=== DIRECTIONS ===
Keep the wording of the records intact as you retype them, and omit every image.

▬▬▬▬▬▬

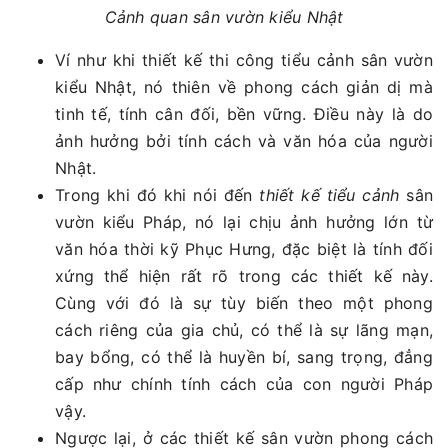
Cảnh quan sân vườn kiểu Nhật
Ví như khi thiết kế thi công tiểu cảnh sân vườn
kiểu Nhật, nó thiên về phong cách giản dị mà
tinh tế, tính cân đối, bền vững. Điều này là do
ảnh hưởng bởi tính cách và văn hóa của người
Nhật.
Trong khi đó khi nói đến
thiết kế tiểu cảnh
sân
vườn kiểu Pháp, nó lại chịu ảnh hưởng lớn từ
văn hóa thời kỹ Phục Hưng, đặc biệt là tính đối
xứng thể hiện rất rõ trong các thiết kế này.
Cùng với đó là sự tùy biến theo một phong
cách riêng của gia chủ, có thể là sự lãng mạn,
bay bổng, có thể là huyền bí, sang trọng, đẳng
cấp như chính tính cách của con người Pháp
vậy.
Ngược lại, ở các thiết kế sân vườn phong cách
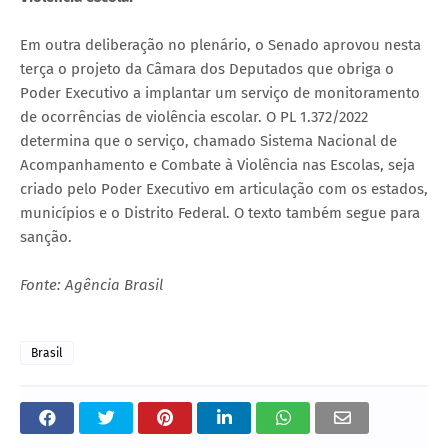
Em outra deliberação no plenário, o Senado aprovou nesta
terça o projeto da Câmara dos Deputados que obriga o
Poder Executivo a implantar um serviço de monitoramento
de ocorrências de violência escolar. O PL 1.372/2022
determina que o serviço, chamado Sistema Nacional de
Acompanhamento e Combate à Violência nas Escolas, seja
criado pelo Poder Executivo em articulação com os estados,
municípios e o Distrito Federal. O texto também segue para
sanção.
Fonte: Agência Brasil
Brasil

▬▬▬▬▬▬

=== REPLY TO THE EXERCISE ===
Cảnh quan sân vườn kiểu Nhật
Ví như khi thiết kế thi công tiểu cảnh sân vườn
kiểu Nhật, nó thiên về phong cách giản dị mà
tinh tế, tính cân đối, bền vững. Điều này là do
ảnh hưởng bởi tính cách và văn hóa của người
Nhật.
Trong khi đó khi nói đến
thiết kế tiểu cảnh
sân
vườn kiểu Pháp, nó lại chịu ảnh hưởng lớn từ
văn hóa thời kỹ Phục Hưng, đặc biệt là tính đối
xứng thể hiện rất rõ trong các thiết kế này.
Cùng với đó là sự tùy biến theo một phong
cách riêng của gia chủ, có thể là sự lãng mạn,
bay bổng, có thể là huyền bí, sang trọng, đẳng
cấp như chính tính cách của con người Pháp
vậy.
Ngược lại, ở các thiết kế sân vườn phong cách
Em outra deliberação no plenário, o Senado aprovou nesta
terça o projeto da Câmara dos Deputados que obriga o
Poder Executivo a implantar um serviço de monitoramento
de ocorrências de violência escolar. O PL 1.372/2022
determina que o serviço, chamado Sistema Nacional de
Acompanhamento e Combate à Violência nas Escolas, seja
criado pelo Poder Executivo em articulação com os estados,
municípios e o Distrito Federal. O texto também segue para
sanção.
Fonte: Agência Brasil
Brasil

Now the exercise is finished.